- _WHAT THIS TASK INVOLVES_: Output exactly the lines from the one containing "One Night In The Valley (552, 735)" through the final line of the entries below, both included, and skip the pictures.

Start of EXERCISE DATA

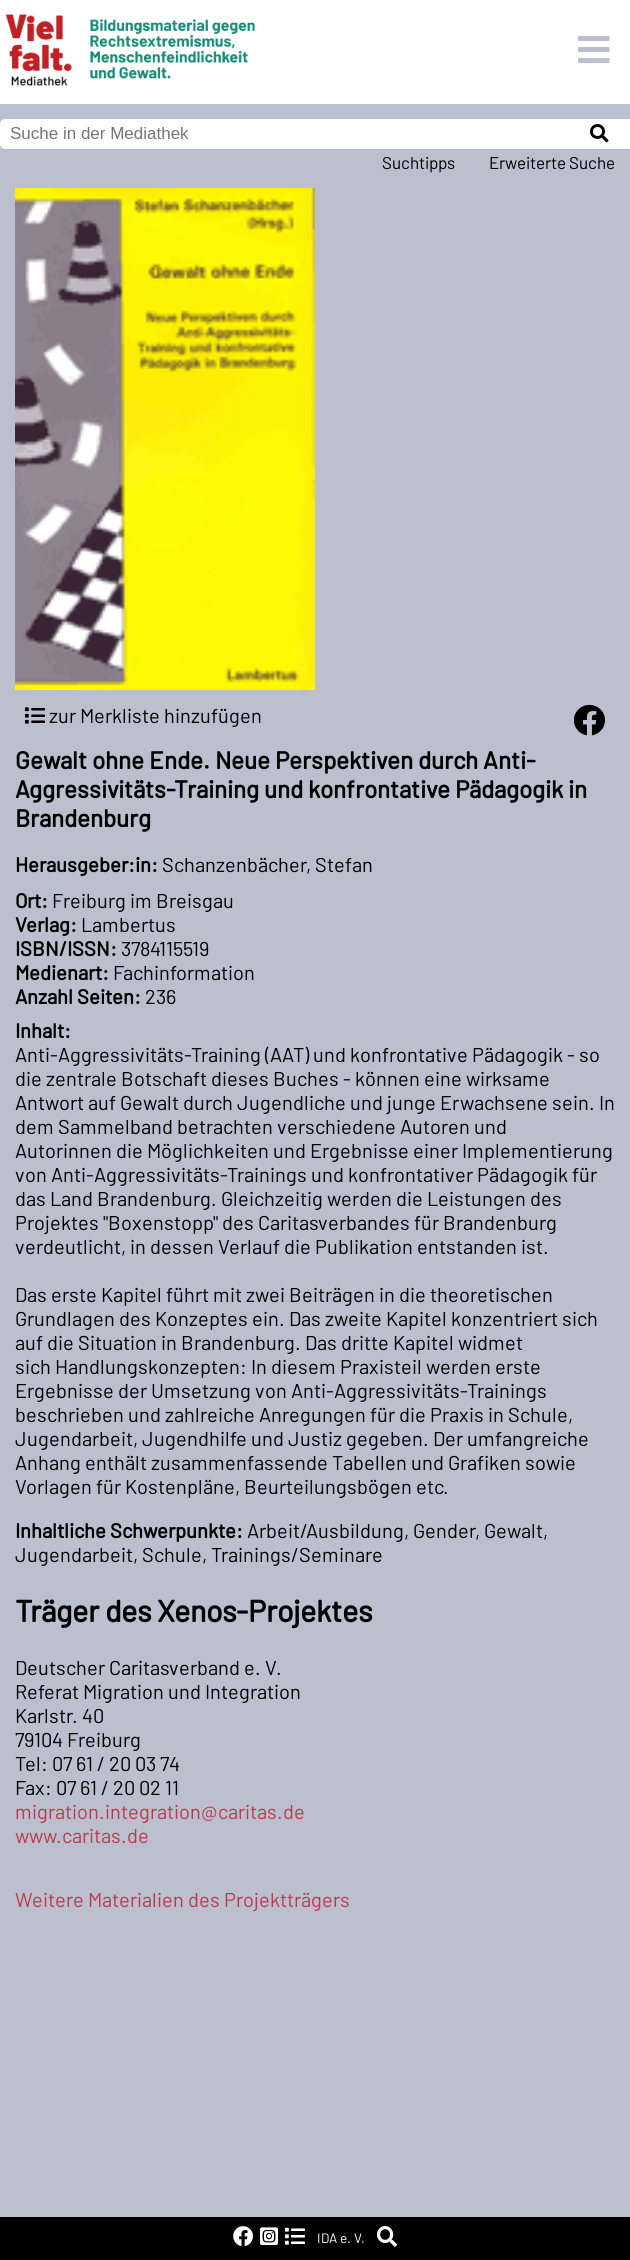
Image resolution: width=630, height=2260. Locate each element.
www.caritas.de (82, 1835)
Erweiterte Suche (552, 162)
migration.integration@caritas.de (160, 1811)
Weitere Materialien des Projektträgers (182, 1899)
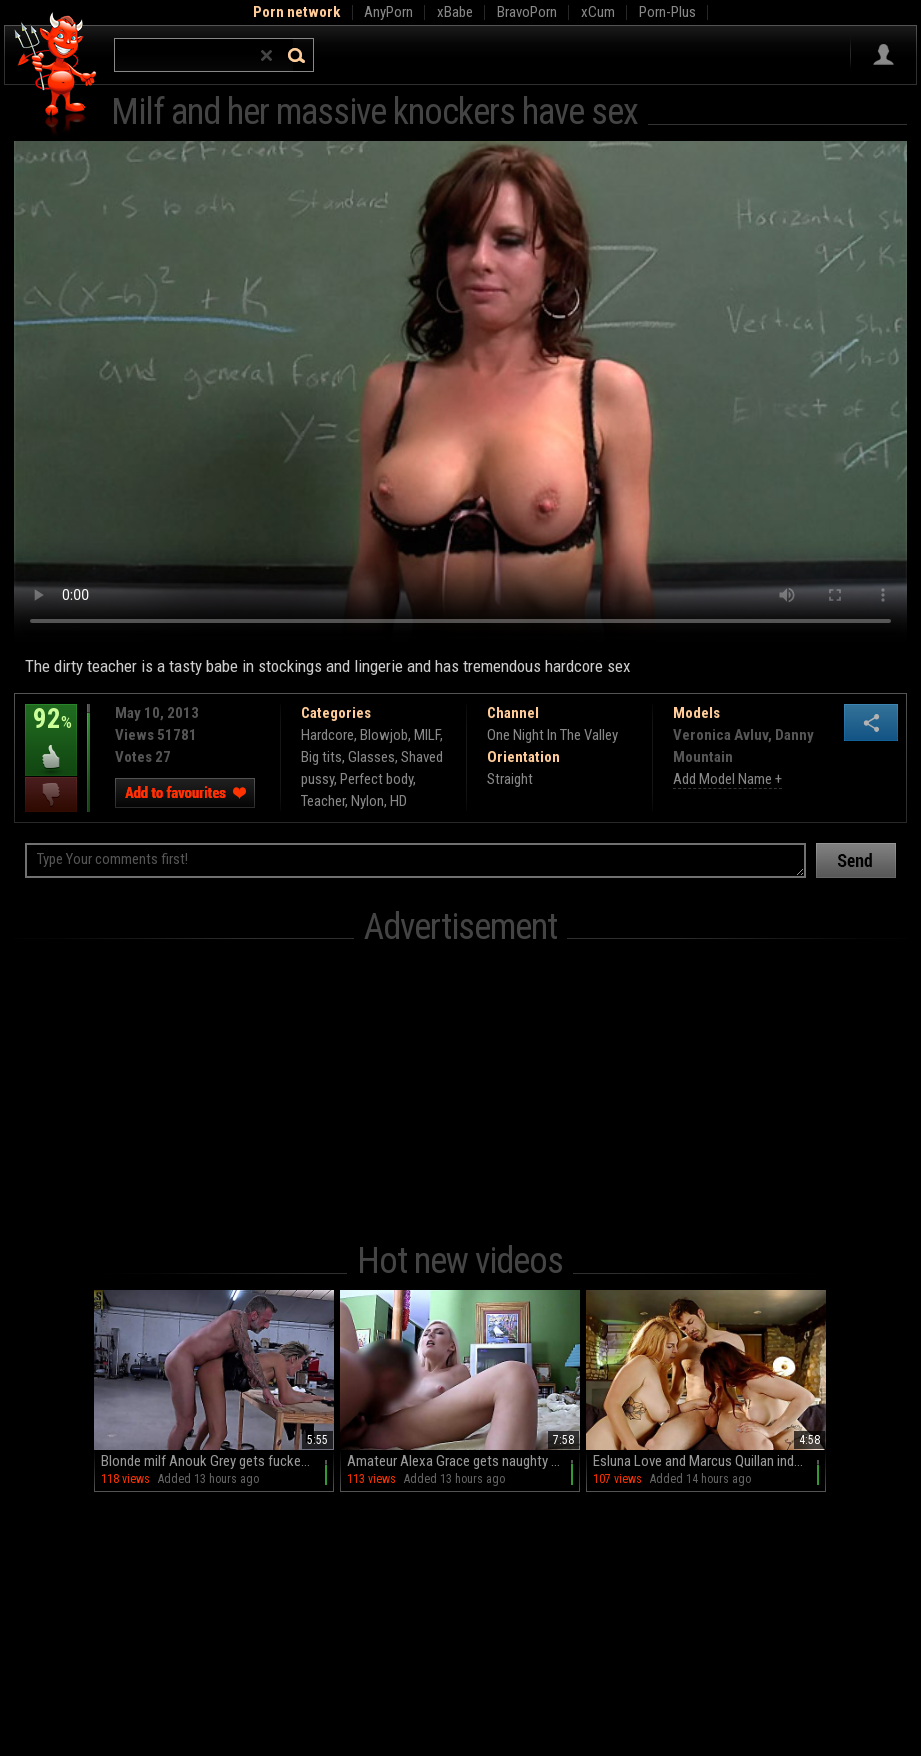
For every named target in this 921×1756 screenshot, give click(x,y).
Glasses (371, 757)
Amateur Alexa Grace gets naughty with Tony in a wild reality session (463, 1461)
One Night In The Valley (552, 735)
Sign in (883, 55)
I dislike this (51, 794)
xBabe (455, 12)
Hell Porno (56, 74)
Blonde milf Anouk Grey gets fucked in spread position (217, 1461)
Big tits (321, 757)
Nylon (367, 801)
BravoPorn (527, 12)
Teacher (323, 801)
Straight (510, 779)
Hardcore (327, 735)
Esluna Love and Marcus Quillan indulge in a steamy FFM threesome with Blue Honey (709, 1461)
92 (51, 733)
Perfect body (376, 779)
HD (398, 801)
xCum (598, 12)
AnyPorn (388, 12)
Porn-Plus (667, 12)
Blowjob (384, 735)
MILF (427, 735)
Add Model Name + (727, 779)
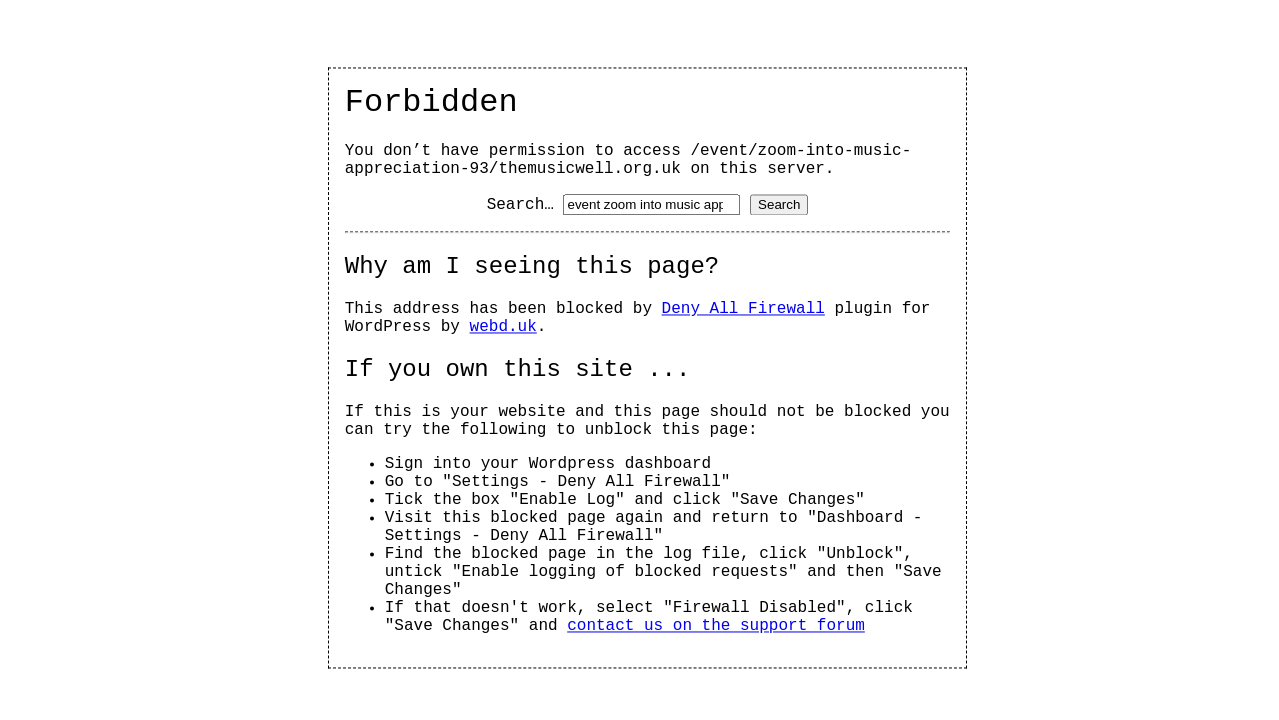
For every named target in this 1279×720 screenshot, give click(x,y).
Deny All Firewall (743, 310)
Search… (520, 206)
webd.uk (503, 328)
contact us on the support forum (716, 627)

End of EXERCISE DATA

- _ANSWER TO THIS EXERCISE_:
One Night In The Valley (552, 735)
Sign in (883, 55)
I dislike this (51, 794)
xBabe (455, 12)
Hell Porno (56, 74)
Blonde milf Anouk Grey gets fucked in spread position (217, 1461)
Big tits (321, 757)
Nylon (367, 801)
BravoPorn (527, 12)
Teacher (323, 801)
Straight (510, 779)
Hardcore (327, 735)
Esluna Love and Marcus Quillan indulge in a steamy FFM threesome with Blue Honey (709, 1461)
92 (51, 733)
Perfect body (376, 779)
HD (398, 801)
xCum (598, 12)
AnyPorn (388, 12)
Porn-Plus (667, 12)
Blowjob (384, 735)
MILF (427, 735)
Add Model Name + (727, 779)
For every named target in this 1279×720 screenshot, give click(x,y).
Deny All Firewall (743, 310)
Search… (520, 206)
webd.uk (503, 328)
contact us on the support forum (716, 627)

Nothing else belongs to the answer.